== Data section ==
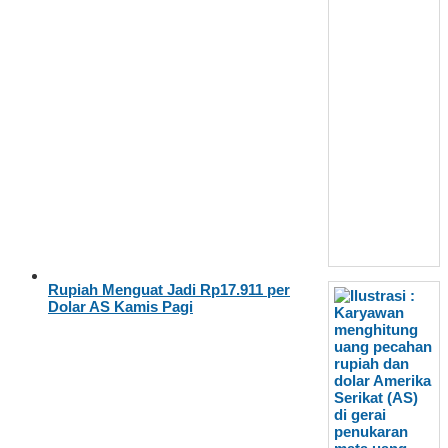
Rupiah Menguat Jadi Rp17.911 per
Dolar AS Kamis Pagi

* * *

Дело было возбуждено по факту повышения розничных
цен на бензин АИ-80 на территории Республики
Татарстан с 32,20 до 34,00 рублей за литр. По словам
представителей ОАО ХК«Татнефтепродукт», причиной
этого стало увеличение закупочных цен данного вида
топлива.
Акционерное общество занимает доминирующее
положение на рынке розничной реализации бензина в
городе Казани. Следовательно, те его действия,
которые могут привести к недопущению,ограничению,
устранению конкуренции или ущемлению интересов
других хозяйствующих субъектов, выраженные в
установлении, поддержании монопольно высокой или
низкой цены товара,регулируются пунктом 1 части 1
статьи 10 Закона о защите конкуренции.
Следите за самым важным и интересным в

== Required work ==
All lines of the listing holding the string "конкуренции" must be returned, copied as they stand.

== Response box ==
устранению конкуренции или ущемлению интересов
статьи 10 Закона о защите конкуренции.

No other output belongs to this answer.